Séance «salon de coiffure» pour Inès, puis baignade tous ensemble avec Ahmad, qui nous prête au passage des palmes et des masques, les nôtres (à nous, les parents) étant soigneusement rangés au fond de notre garage, en France… Nos petits plongeurs sont ravis du spectacle, mais prennent peur en voyant des méduses, et c’en est fini de l’exploration sous-marine. Puisque c’est ça, nous invitons notre désormais copain à venir déjeuner «chez nous», les nuages ayant décidés de nous ôter le soleil. Il nous apporte sa pêche du matin, que nous dégustons avec plaisir.

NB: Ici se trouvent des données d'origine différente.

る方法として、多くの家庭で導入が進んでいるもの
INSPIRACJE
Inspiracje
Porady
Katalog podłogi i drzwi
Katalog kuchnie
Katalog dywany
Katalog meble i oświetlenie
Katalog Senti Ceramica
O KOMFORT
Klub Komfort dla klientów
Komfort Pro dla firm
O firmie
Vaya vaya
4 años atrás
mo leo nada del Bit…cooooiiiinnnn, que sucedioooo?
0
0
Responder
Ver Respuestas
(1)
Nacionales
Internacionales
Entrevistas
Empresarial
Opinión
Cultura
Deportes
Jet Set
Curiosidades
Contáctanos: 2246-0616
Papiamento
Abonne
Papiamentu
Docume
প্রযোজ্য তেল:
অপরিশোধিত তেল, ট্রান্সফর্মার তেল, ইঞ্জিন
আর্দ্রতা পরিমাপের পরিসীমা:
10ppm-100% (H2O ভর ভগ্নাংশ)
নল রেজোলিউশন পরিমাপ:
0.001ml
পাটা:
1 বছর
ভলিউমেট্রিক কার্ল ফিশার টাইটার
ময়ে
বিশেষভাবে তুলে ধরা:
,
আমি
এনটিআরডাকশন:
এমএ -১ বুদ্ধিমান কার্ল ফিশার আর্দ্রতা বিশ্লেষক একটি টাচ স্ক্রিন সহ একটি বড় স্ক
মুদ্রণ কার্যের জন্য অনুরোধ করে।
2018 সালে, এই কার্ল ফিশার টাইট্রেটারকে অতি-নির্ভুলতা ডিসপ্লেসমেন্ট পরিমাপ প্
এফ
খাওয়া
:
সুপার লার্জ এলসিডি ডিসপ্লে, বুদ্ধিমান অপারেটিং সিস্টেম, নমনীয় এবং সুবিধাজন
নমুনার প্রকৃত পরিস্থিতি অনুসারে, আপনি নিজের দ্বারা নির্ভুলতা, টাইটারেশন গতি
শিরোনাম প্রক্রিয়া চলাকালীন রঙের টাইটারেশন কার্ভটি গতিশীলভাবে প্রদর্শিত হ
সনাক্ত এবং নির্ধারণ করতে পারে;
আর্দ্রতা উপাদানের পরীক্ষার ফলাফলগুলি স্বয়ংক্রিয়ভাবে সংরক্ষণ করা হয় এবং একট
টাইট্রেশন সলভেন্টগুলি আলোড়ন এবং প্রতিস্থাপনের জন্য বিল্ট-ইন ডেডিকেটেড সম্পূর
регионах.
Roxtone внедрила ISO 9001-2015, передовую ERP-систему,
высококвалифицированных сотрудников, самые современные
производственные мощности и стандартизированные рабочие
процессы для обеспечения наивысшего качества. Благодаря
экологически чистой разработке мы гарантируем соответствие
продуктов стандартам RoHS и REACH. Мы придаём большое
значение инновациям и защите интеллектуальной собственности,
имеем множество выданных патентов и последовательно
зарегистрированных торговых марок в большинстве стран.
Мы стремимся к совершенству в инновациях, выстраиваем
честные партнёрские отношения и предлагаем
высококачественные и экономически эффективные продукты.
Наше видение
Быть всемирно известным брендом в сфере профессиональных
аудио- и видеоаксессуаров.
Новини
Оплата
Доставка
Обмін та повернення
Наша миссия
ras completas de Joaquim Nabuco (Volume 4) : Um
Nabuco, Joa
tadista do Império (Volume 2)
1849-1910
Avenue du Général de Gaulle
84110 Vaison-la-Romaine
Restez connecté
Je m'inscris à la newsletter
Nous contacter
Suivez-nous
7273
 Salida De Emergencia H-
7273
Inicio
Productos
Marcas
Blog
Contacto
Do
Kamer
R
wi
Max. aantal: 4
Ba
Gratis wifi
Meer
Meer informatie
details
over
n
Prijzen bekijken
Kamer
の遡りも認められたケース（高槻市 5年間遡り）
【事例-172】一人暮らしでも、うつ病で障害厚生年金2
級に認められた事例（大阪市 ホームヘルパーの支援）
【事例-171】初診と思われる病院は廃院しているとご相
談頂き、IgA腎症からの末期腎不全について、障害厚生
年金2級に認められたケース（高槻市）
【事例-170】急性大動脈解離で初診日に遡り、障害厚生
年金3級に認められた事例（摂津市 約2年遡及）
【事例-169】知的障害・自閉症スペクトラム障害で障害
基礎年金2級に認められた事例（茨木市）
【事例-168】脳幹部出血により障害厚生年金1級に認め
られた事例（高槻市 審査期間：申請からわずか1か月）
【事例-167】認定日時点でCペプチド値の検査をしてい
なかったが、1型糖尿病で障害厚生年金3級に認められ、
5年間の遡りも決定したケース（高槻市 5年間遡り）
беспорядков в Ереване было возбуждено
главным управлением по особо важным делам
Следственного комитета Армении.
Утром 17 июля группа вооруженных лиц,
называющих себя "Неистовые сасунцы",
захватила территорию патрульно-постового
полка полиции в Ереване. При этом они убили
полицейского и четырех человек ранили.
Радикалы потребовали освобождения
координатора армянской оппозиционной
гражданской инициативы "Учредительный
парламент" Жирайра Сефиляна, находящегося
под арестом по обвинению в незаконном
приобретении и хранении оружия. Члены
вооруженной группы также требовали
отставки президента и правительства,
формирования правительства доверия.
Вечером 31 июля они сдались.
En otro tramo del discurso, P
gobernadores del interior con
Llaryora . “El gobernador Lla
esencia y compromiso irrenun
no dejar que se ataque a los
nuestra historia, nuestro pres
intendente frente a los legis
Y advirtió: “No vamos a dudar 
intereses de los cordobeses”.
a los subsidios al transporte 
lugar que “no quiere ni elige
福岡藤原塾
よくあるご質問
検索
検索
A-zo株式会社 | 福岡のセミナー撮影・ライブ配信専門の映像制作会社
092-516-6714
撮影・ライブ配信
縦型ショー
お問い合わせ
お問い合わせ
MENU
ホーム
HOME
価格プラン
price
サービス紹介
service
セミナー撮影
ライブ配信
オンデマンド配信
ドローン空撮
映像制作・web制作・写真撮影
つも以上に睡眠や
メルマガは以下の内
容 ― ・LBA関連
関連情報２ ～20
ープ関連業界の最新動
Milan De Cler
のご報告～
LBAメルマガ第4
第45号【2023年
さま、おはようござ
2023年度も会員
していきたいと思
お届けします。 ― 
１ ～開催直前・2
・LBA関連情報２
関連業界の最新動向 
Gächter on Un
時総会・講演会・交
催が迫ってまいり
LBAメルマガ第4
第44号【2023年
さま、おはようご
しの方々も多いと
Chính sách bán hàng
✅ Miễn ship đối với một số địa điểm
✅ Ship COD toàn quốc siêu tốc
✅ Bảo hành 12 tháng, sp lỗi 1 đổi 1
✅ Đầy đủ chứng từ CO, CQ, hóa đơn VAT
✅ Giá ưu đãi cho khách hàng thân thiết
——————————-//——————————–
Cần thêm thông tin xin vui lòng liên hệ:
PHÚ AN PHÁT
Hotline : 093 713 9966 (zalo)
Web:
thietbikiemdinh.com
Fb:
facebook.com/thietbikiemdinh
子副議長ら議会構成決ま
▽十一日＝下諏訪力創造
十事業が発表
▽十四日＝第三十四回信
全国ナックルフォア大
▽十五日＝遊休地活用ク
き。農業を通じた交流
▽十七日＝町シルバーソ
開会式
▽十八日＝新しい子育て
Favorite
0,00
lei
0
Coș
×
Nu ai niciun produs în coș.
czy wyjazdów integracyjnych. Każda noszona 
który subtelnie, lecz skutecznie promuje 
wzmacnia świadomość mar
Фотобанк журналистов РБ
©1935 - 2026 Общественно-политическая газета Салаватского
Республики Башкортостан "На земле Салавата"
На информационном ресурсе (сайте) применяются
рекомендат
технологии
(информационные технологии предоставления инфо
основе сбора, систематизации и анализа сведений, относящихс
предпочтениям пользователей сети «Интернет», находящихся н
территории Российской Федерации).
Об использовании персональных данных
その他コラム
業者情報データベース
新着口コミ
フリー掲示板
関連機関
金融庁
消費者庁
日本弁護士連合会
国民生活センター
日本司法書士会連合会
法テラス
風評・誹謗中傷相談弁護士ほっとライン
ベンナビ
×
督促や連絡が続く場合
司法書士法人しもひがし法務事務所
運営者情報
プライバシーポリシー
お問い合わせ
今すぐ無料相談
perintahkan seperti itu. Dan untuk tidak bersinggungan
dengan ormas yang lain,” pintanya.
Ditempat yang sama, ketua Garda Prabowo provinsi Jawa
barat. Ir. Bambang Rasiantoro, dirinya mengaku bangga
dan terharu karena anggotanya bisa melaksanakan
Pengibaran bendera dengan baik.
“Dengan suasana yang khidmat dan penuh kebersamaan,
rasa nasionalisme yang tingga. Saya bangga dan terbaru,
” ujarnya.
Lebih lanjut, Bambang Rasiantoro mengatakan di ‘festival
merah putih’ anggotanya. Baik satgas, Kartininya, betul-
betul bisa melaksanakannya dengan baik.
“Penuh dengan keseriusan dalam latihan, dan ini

    La fin de l’après-midi est beaucoup moins agréable, puisqu’elle consiste à retourner en ville pour glaner des informations sur les traversées en ferry entre Aqaba et Nuweïba, en Egypte : tout cela pour qu’au bout d’une heure de tarifs, horaires et explications diverses, Mohadanat, le guichetier apprenne à Sabine que c’est moins long et moins coûteux de traverser Israël au poste –frontière tout proche et de gagner ensuite l’Egypte par la route !). Ensuite nous allons récupérer nos bouteilles de gaz (pleines), passons déposer nos draps à la laverie et squattons dans une ruelle cracra où nous captons une connexion en wifi. Certes, c’est pratique. Après nos traditionnelles crêpes du dimanche, nous usons et abusons de cette connexion providentielle et nous couchons une fois de plus à point d’heure…

   

 
  Dernier jour à Aqaba : nous nous baladons dans les rues de cette charmante station balnéaire, au gré des souqs et des marchands de souvenirs. Alors que nous sommes intrigués par tous ces pains arabes qui arrivent par dizaines sur un tapis roulant à la grande boulangerie du centre-ville, un des employés nous emmène au sous-sol et nous montre les différentes étapes de fabrication de ces galettes dont nous raffolons et que nous dévorons chaque matin au petit-déjeuner. Nous faisons
aussi un tour sur la plage, bondée celle-là, du centre-ville. Au large, trois cargos attendent d’être admis au port. Des dizaines de pilotes de glass-boats (bateaux à fond de verre) tentent de nous vendre une excursion, mais nous, on les a vus en vrai, les poissons ! En retrait de la plage, on cultive des herbes aromatiques, des radis et des épinards dans de petites parcelles maraîchères de deux mètres sur trois, à
l’ombre des palmiers : c’est surprenant.

Nous allons aussi jusqu’au poste-frontière prendre des renseignements concernant les formalités d’entrée et de traversée d’Israël, puisque nous allons peut-être passer par là pour rentrer au bercail… Enfin, nous faisons le plein d’eau sur un chantier, puis le plein d’essence, avant de nous lancer sur la route du Wadi Araba, vers le Nord.


    La Mer Morte

    Bienven
ue à 400 mètres en-dessous du niveau de la mer ! Les majestueuses montagnes brun-rouge débaroulent dans cette immense étendue d’eau hyper salinisée (soixante-dix fois plus que la Méditerranée) où aucune vie n’est possible… Tous les accès à cette curieuse mer sont payants ; la plage municipale prodigue les tarifs les moins prohibitifs – tout de même 11 euros par personne ! – donc nous nous jetons à l’eau… Enfin, pas trop fort non plus, car il vaut mieux ne pas recevoir d’eau dans les yeux ou pire, boire la tasse : cela pourrait être fatal ! D’énormes concrétions de sel longent le rivage, ce qui ravit les enfants qui se mettent immédiatement «au travail» : ils s’inventent une usine de sel et construisent aussi des châteaux de sel (à défaut de sable, qui est absolument dégoûtant…), oubliant d’ailleurs d’aller tester la mystérieuse flottabilité de l’eau. C’est vrai que cela surprend de pouvoir garder mains et pieds hors de l’eau sans couler ! Nous pique-niquons ensuite sous un parasol, à l’instar des familles du coin venues passer la journée ici à farnienter, à s’enduire de boue curative ou à fumer la chicha (pipe à eau). Inès utilise le marc de nos cafés «arabes» pour peindre sur une pierre des motifs comme ceux que nous avons vus au Wadi Rum (cf.Nabatéens). Martin et Amélie imitent quant à eux un combat au glaive (de gladiateurs ?), le tout sous un soleil généreux.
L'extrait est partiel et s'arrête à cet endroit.